Prompt:
The records below are to be reproduced exactly, and no picture should appear in the copy.

[Extracted records]
---+---

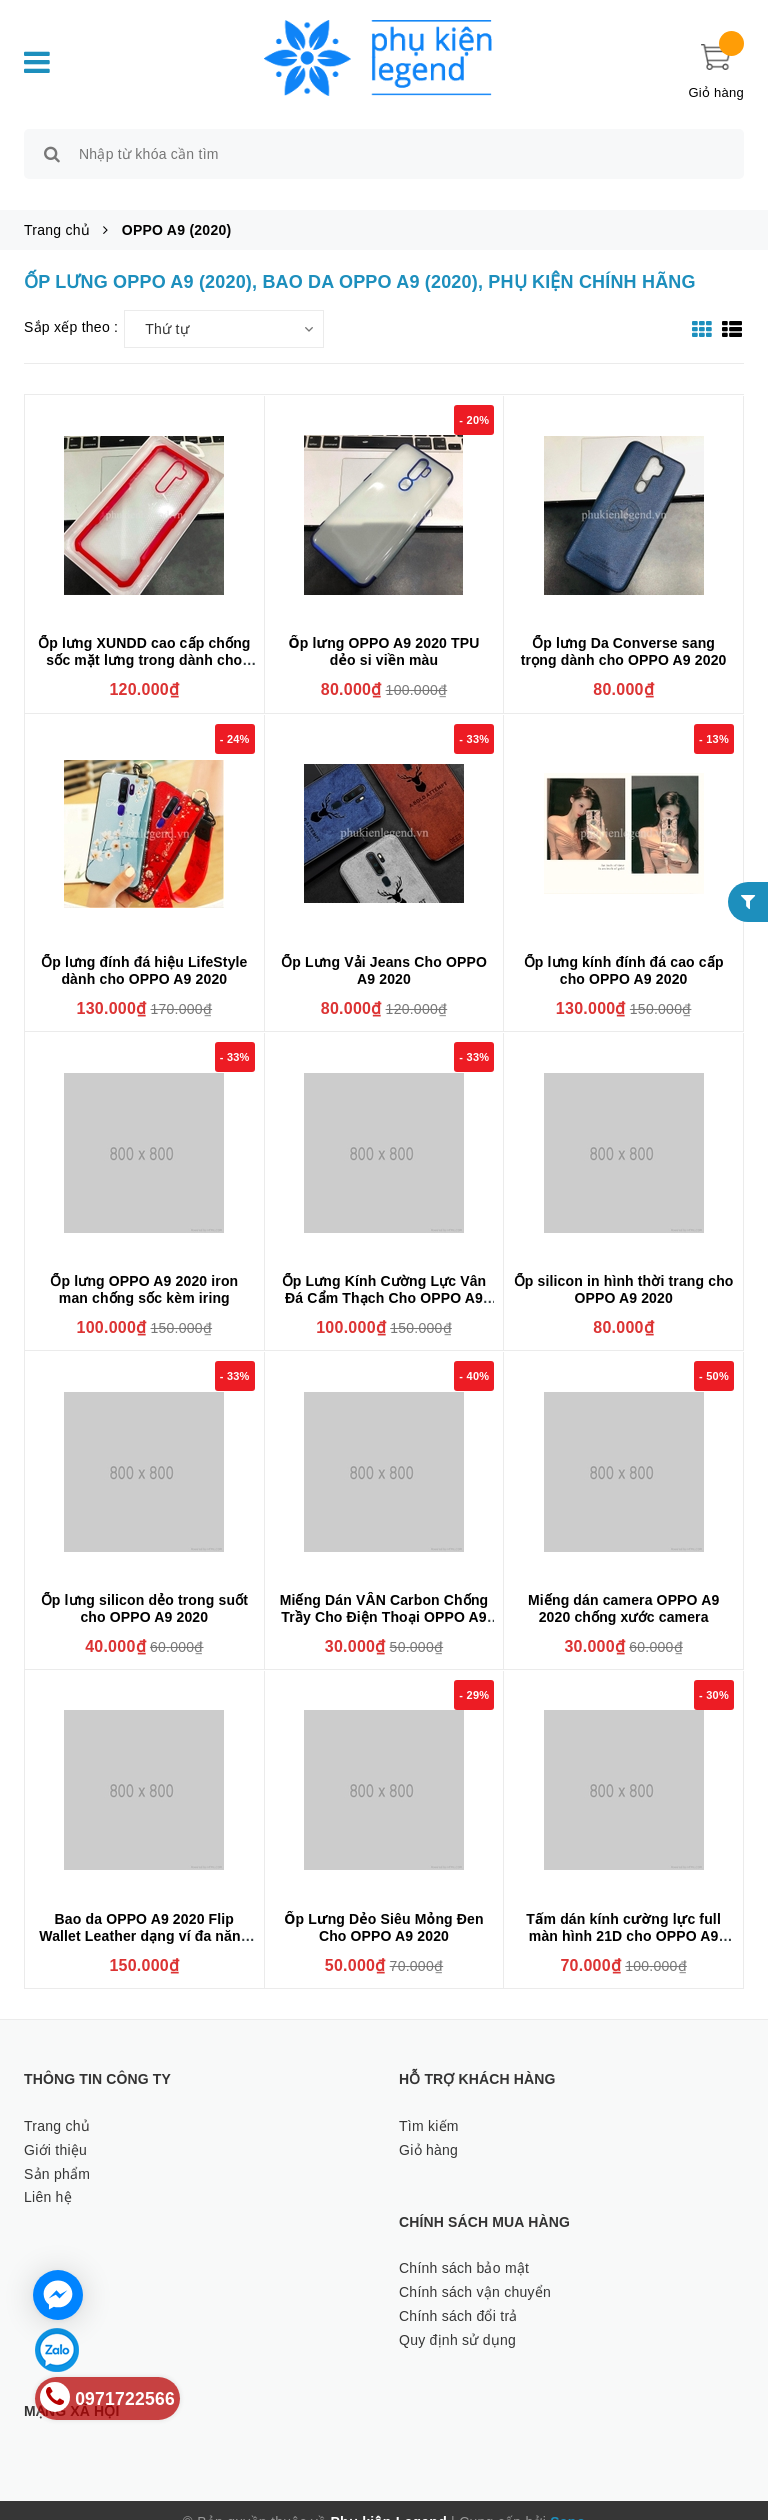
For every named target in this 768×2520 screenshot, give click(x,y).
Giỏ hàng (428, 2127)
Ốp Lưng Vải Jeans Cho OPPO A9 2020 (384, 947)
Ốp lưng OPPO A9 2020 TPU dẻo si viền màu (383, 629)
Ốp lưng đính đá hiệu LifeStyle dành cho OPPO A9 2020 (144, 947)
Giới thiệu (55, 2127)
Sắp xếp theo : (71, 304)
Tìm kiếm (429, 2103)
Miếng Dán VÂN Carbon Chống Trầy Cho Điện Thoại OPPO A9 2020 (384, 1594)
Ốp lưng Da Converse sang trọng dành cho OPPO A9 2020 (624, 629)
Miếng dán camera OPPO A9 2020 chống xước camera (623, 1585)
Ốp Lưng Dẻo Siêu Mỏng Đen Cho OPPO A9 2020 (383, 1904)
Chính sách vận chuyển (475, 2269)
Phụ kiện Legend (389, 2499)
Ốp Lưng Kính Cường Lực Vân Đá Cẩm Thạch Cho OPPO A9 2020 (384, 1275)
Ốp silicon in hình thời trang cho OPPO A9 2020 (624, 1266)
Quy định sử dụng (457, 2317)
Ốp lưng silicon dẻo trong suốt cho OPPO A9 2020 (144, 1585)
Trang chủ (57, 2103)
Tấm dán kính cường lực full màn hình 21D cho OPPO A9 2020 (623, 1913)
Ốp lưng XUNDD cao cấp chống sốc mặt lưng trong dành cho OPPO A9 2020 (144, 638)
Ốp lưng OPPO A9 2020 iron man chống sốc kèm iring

---+---

Result:
For every named target in this 768×2520 screenshot, give click(x,y).
Giỏ hàng (428, 2127)
Ốp Lưng Vải Jeans Cho OPPO A9 2020 (384, 947)
Ốp lưng OPPO A9 2020 TPU dẻo si viền màu (383, 629)
Ốp lưng đính đá hiệu LifeStyle dành cho OPPO A9 2020 (144, 947)
Giới thiệu (55, 2127)
Sắp xếp theo : (71, 304)
Tìm kiếm (429, 2103)
Miếng Dán VÂN Carbon Chống Trầy Cho Điện Thoại OPPO A9 2020 (384, 1594)
Ốp lưng Da Converse sang trọng dành cho OPPO A9 2020 (624, 629)
Miếng dán camera OPPO A9 2020 chống xước camera (623, 1585)
Ốp Lưng Dẻo Siêu Mỏng Đen Cho OPPO A9 2020 (383, 1904)
Chính sách vận chuyển (475, 2269)
Phụ kiện Legend (389, 2499)
Ốp Lưng Kính Cường Lực Vân Đá Cẩm Thạch Cho OPPO A9 2020 (384, 1275)
Ốp silicon in hình thời trang cho OPPO A9 2020 (624, 1266)
Quy định sử dụng (457, 2317)
Ốp lưng silicon dẻo trong suốt cho OPPO A9 2020 (144, 1585)
Trang chủ (57, 2103)
Tấm dán kính cường lực full màn hình 21D cho OPPO A9 2020 (623, 1913)
Ốp lưng XUNDD cao cấp chống sốc mặt lưng trong dành cho OPPO A9 2020 (144, 638)
Ốp lưng OPPO A9 2020 iron man chống sốc kèm iring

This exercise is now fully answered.